Our response makes the following key points:
- It is not possible to comment on an appropriate level for a SAF mandate without the necessary evidence about the availability of sustainable feedstocks. This is an issue that the Government says it will need to revisit once it has published its plans on low-carbon fuels and on biomass and which means that the cost-benefit analysis accompanying the aviation fuel proposals varies from strongly positive to strongly negative, with no central estimate. It was a mistake, we argue, for the Government has already committed to a target of 10% ‘SAF’ by 2030 in the absence of this evidence.
- There is a risk that creating incentives for the wrong fuels could end up increasing emissions at a system-wide level. Each of the potential waste feedstocks identified in the consultation (used cooking oil; tallow; forest residues and municipal solid waste) are likely to be difficult to source sustainably. The wider impacts in terms of the long-term sustainability of sourcing waste feedstocks in a net zero economy are not, as we understand it, reflected in the standard, ‘attributional’ lifecycle analysis that lies behind the carbon intensity values for the feedstocks proposed.
- We support the principle of a Power to Liquid (PtL or e-fuel) sub-mandate, since PtL offers advantages over waste-based fuels, particularly when produced from green hydrogen and CO2 captured from the air. However, risks of a high PtL mandate include reliance on unsustainable feedstocks and diversion of limited supplies of sustainable feedstocks from other sectors.
More broadly, we are concerned about the idea of setting up a ‘Sustainable Aviation Fuel’ policy that uses fuels from unsustainable sources, since doing so creates a market for materials and energy sources that should be rapidly phased out.
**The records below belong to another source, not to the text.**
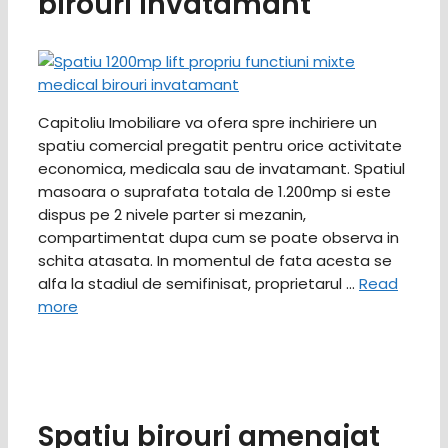
birouri invatamant
Capitoliu Imobiliare va ofera spre inchiriere un
spatiu comercial pregatit pentru orice activitate
economica, medicala sau de invatamant. Spatiul
masoara o suprafata totala de 1.200mp si este
dispus pe 2 nivele parter si mezanin,
compartimentat dupa cum se poate observa in
schita atasata. In momentul de fata acesta se
alfa la stadiul de semifinisat, proprietarul …
Read
more
Spatiu birouri amenajat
We also consider there to be a real greenwash risk.
The aviation industry would like to justify its continued expansion on the basis that it is in the process of a transformation towards ‘taking the carbon out of flying’. If this involves continuing to release CO2 from aircraft by using fuels made not from kerosene but from dead pigs and plastic straws, then environmental organisations are likely to call out these claims as misleading.
There is an absolute and urgent need to cut atmospheric carbon. Only the very best-performing options for decarbonising aviation should be receiving investment and financial reward in that context.